For an African-American women’s history course, Chatelain engaged students in talks about female leaders who emerged after Brown’s death and in certain aspects, the absence of women from the response to what happened in Ferguson.
This academic year, Chatelain is teaching a course on race and history along with an introductory course in African-American studies. With U.S. presidential campaigns in full swing, she is facilitating class talks about how the the Black Lives Matter movement is shaping the political landscape this election cycle.
“I want them to see the links between each major presidential candidate and what’s going on,” she says of Black Lives Matter. “What happened two years ago (in Ferguson) still reverberates.”
Chatelain has discussed social movements and inclusive teaching as a guest speaker at other universities and academic gatherings. For instance, she is one of the keynote speakers at the annual meeting of the Association for the Advancement of Sustainability in Higher Education, which occurs Oct. 9-12.
“Our members are increasingly seeking to support social and environmental justice in the communities around their campuses,” says AASHE executive director Meghan Fay Zahniser. “Meeting sustainability challenges requires an understanding of issues that are impacting these communities and collaboration with community stakeholders. Dr. Chatelain truly exemplifies that in her work.”
Chatelain, in turn, has learned from her students.

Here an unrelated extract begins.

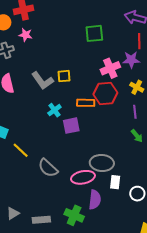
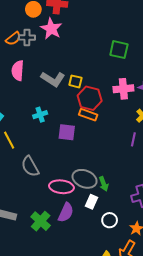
pink star: (26, 35) -> (51, 29), size x1.5
gray L-shape: (42, 81) -> (53, 79), turned -40
red hexagon: (105, 93) -> (90, 98), moved
cyan cross: (54, 110) -> (40, 115), moved
green arrow: (137, 136) -> (104, 184), moved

“I try not to assume what millennials are thinking,” she says. “They are very much researched but not listened to very much. They have taught me that they want to be part of the transformation, but that it isn’t easy. Despite this being the Digital Age, a freedom struggle is still a struggle. Students are inspired by history and want to know what worked during the civil rights movement and what did not. It’s confirmation of how important it is to know our nation’s history.”

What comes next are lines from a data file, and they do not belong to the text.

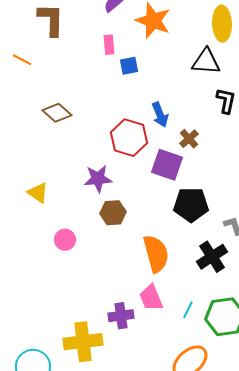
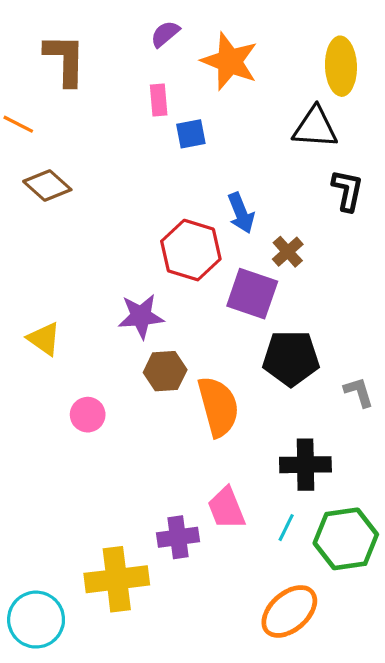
brown diamond: (57, 113) -> (47, 186), moved
orange semicircle: (156, 254) -> (218, 407), moved
black cross: (212, 257) -> (305, 465), moved, turned 32

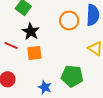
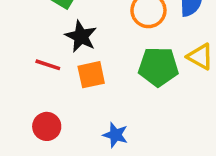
green pentagon: (72, 76) -> (158, 67), moved

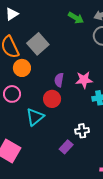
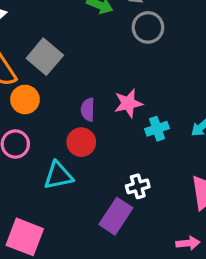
cyan triangle: (35, 117) -> (58, 175), turned 36
purple rectangle: (66, 147) -> (116, 216), size x1.5

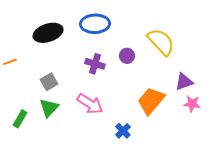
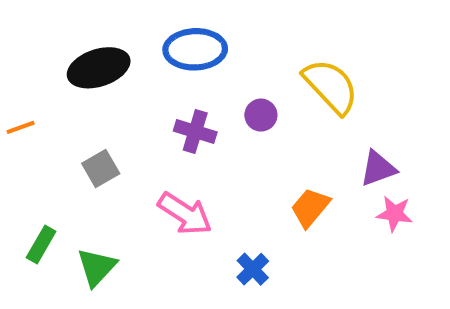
orange trapezoid: (151, 101) -> (310, 208), size x0.7
green triangle: (49, 108) -> (97, 267), moved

She points out that most of today’s college undergraduates “have only known of a Black president in this country during their formative years. I’m increasingly sensitive to the difference in reference points. We think of this generation as one who can solve problems but we as educators need to spend time learning the context of where young people are coming from because there’s a cognitive dissonance.”
Since the time that Chatelain curated and launched the original Ferguson Syllabus, separate hashtag campaigns have emerged in response to police-involved fatalities of unarmed African-Americans, such as #BaltimoreSyllabus and #ChicagoSyllabus. As classroom discourse continues, so do protests in cities, on college campuses and on playing fields against police oppression of people of color.
Chatelain is glad that students are exploring these topics in class — and that growing numbers of educators are willing to let them do so. She still recalls feeling overwhelmed in 1992 when, as a middle-school student, she watched TV news footage of the Los Angeles riots that erupted after four White police officers were acquitted in the beating of Black motorist Rodney King, an incident that was caught on video. With no digital platforms in existence at that time, scholars could only be interviewed for short TV or radio news sound bites.
“It would have helped if we had spent time in class talking about it at the time,” Chatelain says.